### EXERCISE
Please give the listing again in full, leaving out its images.

━━━━━━━━━━

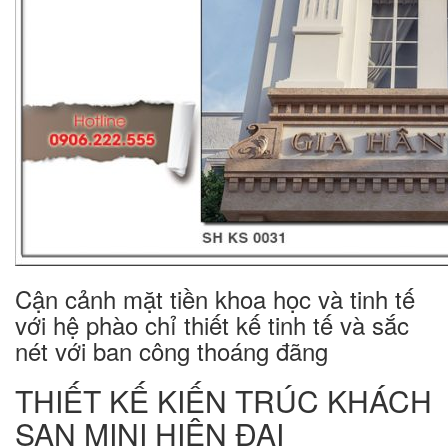
Cận cảnh mặt tiền khoa học và tinh tế
với hệ phào chỉ thiết kế tinh tế và sắc
nét với ban công thoáng đãng
THIẾT KẾ KIẾN TRÚC KHÁCH
SẠN MINI HIỆN ĐẠI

━━━━━━━━━━

### RESULT OF THIS TASK
Cận cảnh mặt tiền khoa học và tinh tế
với hệ phào chỉ thiết kế tinh tế và sắc
nét với ban công thoáng đãng
THIẾT KẾ KIẾN TRÚC KHÁCH
SẠN MINI HIỆN ĐẠI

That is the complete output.